City in and county seat of Dundy County, Nebraska, United States

Benkelman is a city in and the county seat of Dundy County, Nebraska, United States. As of the 2020 census, the city population was 821.

==History==
Benkelman was originally called Collinsville, in honor of Moses Collins, and under that name was founded circa 1880. In 1882, it was renamed Benkelman by the railroad for J. G. Benkelman, a stock raiser.

==Geography==
According to the United States Census Bureau, the city has a total area of 0.80 sqmi, all land.

===Climate===

Climate data for Benkelman, Nebraska (1991–2020)
| Month | Jan | Feb | Mar | Apr | May | Jun | Jul | Aug | Sep | Oct | Nov | Dec | Year |
| Mean daily maximum °F (°C) | 42.5 (5.8) | 45.8 (7.7) | 56.5 (13.6) | 64.6 (18.1) | 74.0 (23.3) | 85.8 (29.9) | 91.4 (33.0) | 89.0 (31.7) | 81.4 (27.4) | 67.7 (19.8) | 54.0 (12.2) | 43.5 (6.4) | 66.4 (19.1) |
| Mean daily minimum °F (°C) | 15.9 (−8.9) | 18.6 (−7.4) | 27.2 (−2.7) | 36.1 (2.3) | 47.4 (8.6) | 58.4 (14.7) | 64.0 (17.8) | 61.5 (16.4) | 51.4 (10.8) | 37.0 (2.8) | 25.4 (−3.7) | 16.9 (−8.4) | 38.3 (3.5) |
| Average precipitation inches (mm) | 0.51 (13) | 0.60 (15) | 0.97 (25) | 1.96 (50) | 3.11 (79) | 2.90 (74) | 3.13 (80) | 2.39 (61) | 1.44 (37) | 1.50 (38) | 0.60 (15) | 0.55 (14) | 19.66 (499) |
| Average snowfall inches (cm) | 5.6 (14) | 5.9 (15) | 4.0 (10) | 2.5 (6.4) | 0.1 (0.25) | 0.0 (0.0) | 0.0 (0.0) | 0.0 (0.0) | 0.2 (0.51) | 1.9 (4.8) | 2.6 (6.6) | 4.8 (12) | 27.6 (70) |
| Average precipitation days (≥ 0.01 in) | 4.3 | 5.5 | 5.5 | 8.7 | 10.0 | 9.4 | 9.4 | 8.6 | 5.6 | 6.0 | 4.1 | 4.0 | 81.1 |
| Average snowy days (≥ 0.01 in) | 3.7 | 4.4 | 2.7 | 1.7 | 0.1 | 0 | 0 | 0 | 0.1 | 0.9 | 2.2 | 3.6 | 19.4 |
Source: NOAA

==Demographics==

Historical population
| Census | Pop. | Note | %± |
| 1890 | 357 |  | — |
| 1900 | 296 |  | −17.1% |
| 1910 | 538 |  | 81.8% |
| 1920 | 1,009 |  | 87.5% |
| 1930 | 1,154 |  | 14.4% |
| 1940 | 1,448 |  | 25.5% |
| 1950 | 1,512 |  | 4.4% |
| 1960 | 1,400 |  | −7.4% |
| 1970 | 1,349 |  | −3.6% |
| 1980 | 1,235 |  | −8.5% |
| 1990 | 1,193 |  | −3.4% |
| 2000 | 1,006 |  | −15.7% |
| 2010 | 953 |  | −5.3% |
| 2020 | 821 |  | −13.9% |
U.S. Decennial Census

===2010 census===
As of the census of 2010, there were 953 people, 445 households, and 242 families residing in the city. The population density was 1191.3 PD/sqmi. There were 556 housing units at an average density of 695.0 /sqmi. The racial makeup of the city was 95.9% White, 0.4% African American, 0.8% Native American, 0.2% Asian, 0.7% from other races, and 1.9% from two or more races. Hispanic or Latino of any race were 4.4% of the population.
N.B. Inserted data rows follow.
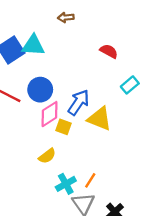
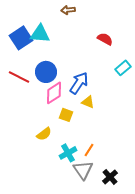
yellow triangle: (100, 119) -> (88, 102), moved, size x0.6
yellow square: (63, 127) -> (66, 115), moved
yellow semicircle: (47, 156) -> (44, 134), moved

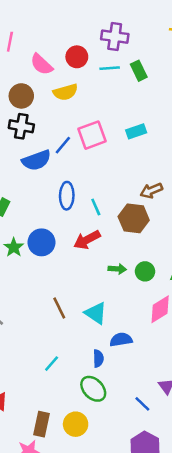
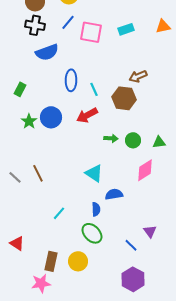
pink square: (92, 135) -> (91, 32), turned 30
blue line: (63, 145) -> (68, 22), moved
brown line: (59, 308) -> (38, 173), moved

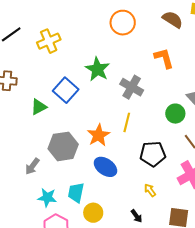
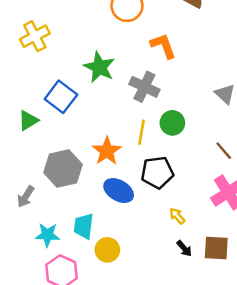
orange L-shape: (164, 58) -> (163, 46), moved
green circle: (175, 114) -> (172, 123), moved
black pentagon: (153, 154) -> (157, 172), moved
black arrow: (137, 216) -> (184, 248), moved

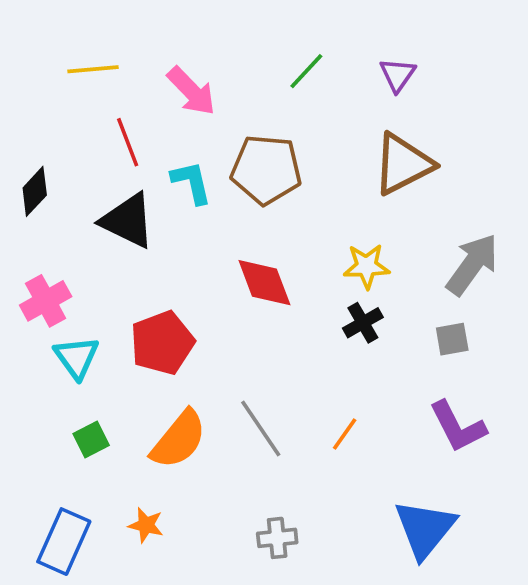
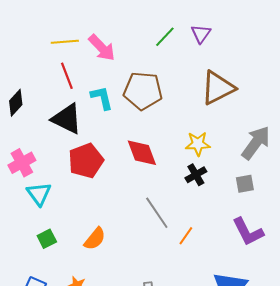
yellow line: (93, 69) -> (65, 42), moved
purple triangle: (398, 75) -> (201, 34), moved
red pentagon: (162, 343) -> (86, 161), moved
gray line: (261, 429) -> (157, 213), moved
orange semicircle: (179, 439) -> (95, 239), size x0.7

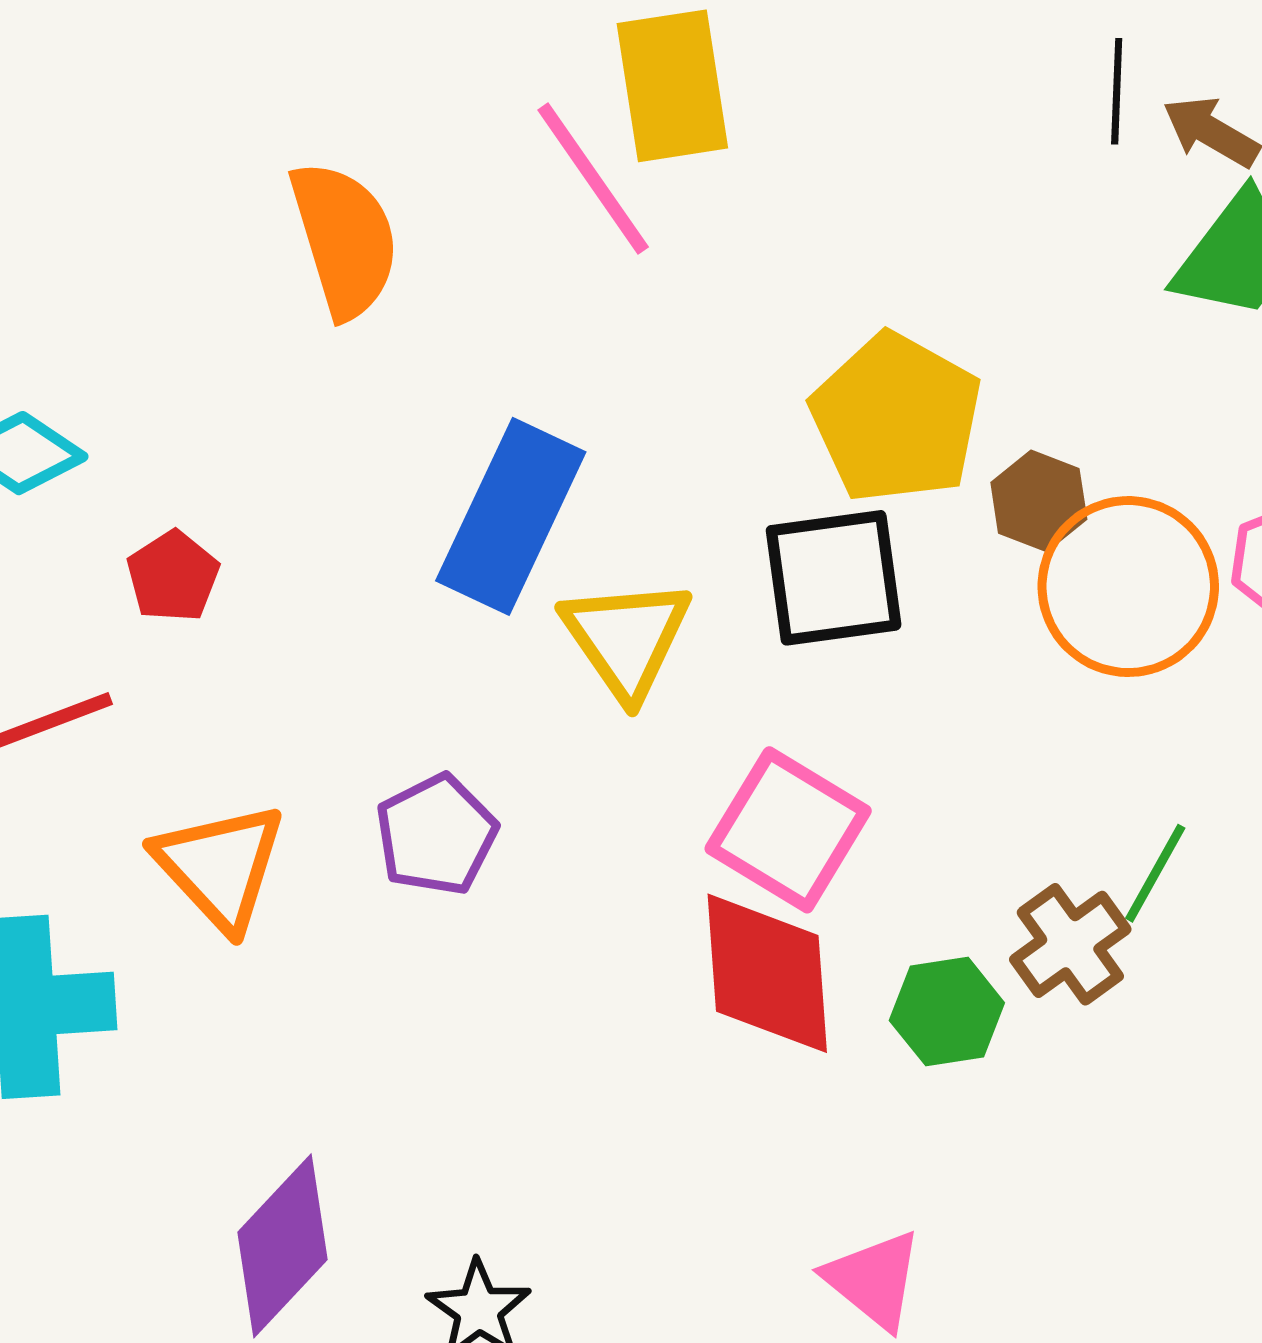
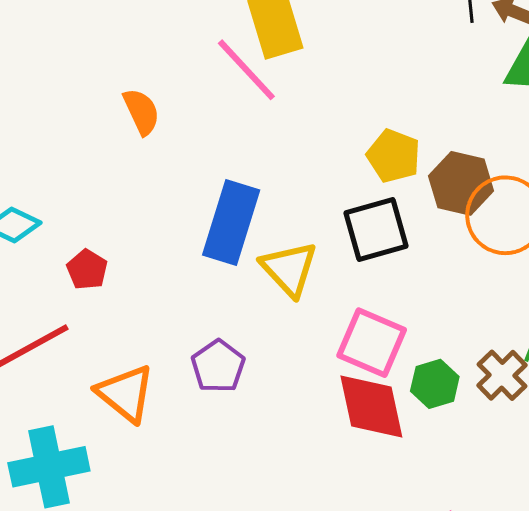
orange semicircle: (345, 239) -> (141, 112), size x0.7
yellow pentagon: (896, 418) -> (394, 156), size x0.7
brown hexagon: (1039, 501) -> (461, 183), size x1.5
green hexagon: (947, 1012) -> (435, 384), moved

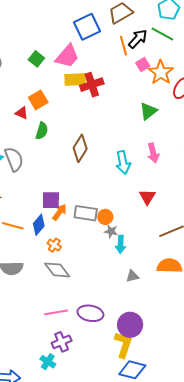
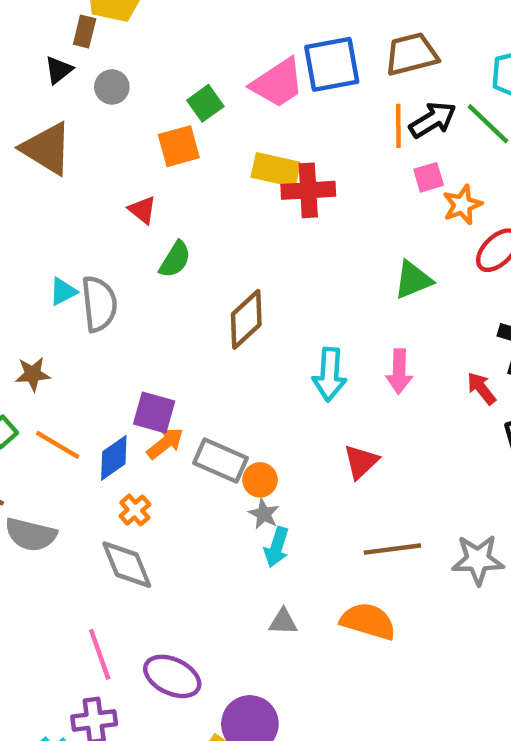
pink trapezoid: (67, 56) -> (278, 83), moved
orange star: (161, 72) -> (462, 205), size x0.7
orange square: (38, 100) -> (179, 146), moved
pink line: (56, 312) -> (100, 654), turned 65

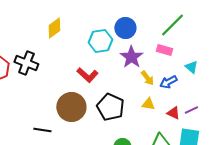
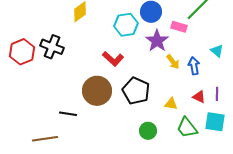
pink rectangle: (164, 50) -> (179, 27), moved
blue arrow: (168, 82) -> (194, 66), turned 108
yellow triangle: (148, 104) -> (171, 104), moved
purple line: (191, 110) -> (217, 94), turned -64

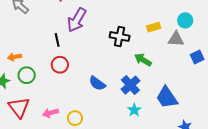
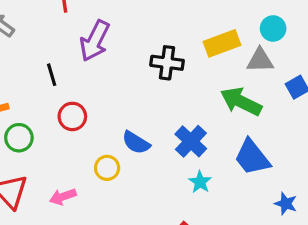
yellow rectangle: (154, 27) -> (222, 43), size x1.5
black line: (57, 40) -> (52, 75), moved
green arrow: (143, 60) -> (241, 102), moved, size x1.4
yellow circle: (75, 118) -> (107, 168), moved

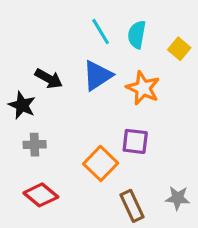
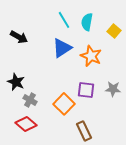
black arrow: (49, 79) -> (19, 37), moved
black star: (22, 105) -> (16, 82), moved
gray cross: (35, 145) -> (30, 100), moved, turned 32
gray star: (178, 198) -> (113, 89), moved

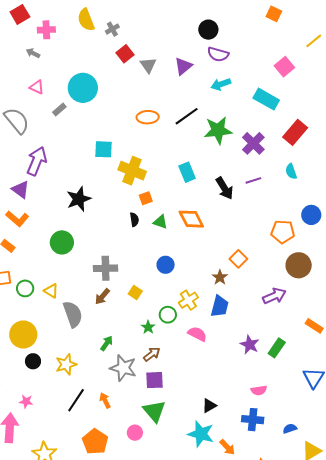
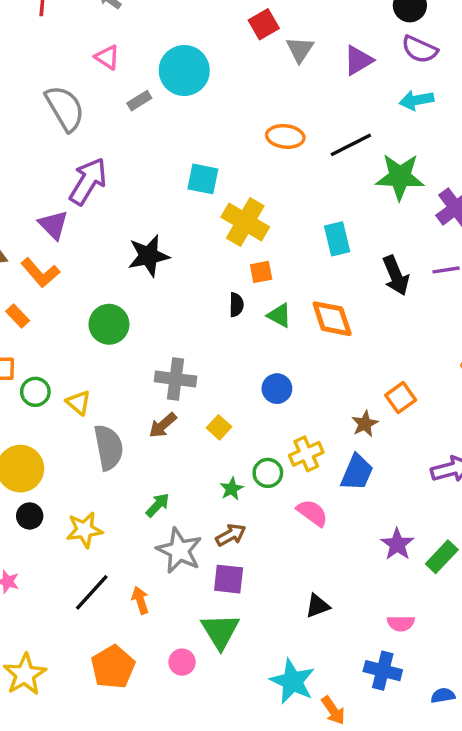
black triangle: (209, 406) -> (318, 606), moved

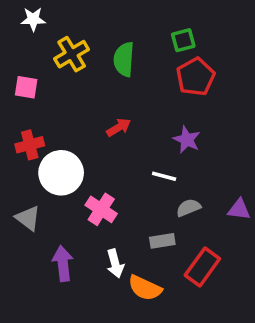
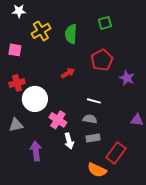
red pentagon: (195, 77) -> (102, 60), moved
purple star: (187, 140) -> (127, 78), moved
gray semicircle: (188, 208) -> (90, 119), moved, turned 32
gray triangle: (28, 218) -> (16, 125), turned -49
white arrow: (115, 264) -> (69, 141), moved
orange semicircle: (145, 288) -> (97, 170), moved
There were 445 households, of which 23.6% had children under the age of 18 living with them, 44.9% were married couples living together, 6.7% had a female householder with no husband present, 2.7% had a male householder with no wife present, and 45.6% were non-families. 42.5% of all households were made up of individuals, and 22% had someone living alone who was 65 years of age or older. The average household size was 2.07 and the average family size was 2.86.

The median age in the city was 48.5 years. 22.4% of residents were under the age of 18; 3.7% were between the ages of 18 and 24; 19.2% were from 25 to 44; 29.4% were from 45 to 64; and 25.4% were 65 years of age or older. The gender makeup of the city was 46.6% male and 53.4% female.

===2000 census===
As of the census of 2000, there were 1,006 people, 458 households, and 266 families residing in the city. The population density was 1,267.6 PD/sqmi. There were 576 housing units at an average density of 725.8 /sqmi. The racial makeup of the city was 97.51% White, 0.80% Native American, 0.60% Asian, 0.10% Pacific Islander, 0.10% from other races, and 0.89% from two or more races. Hispanic or Latino of any race were 0.30% of the population.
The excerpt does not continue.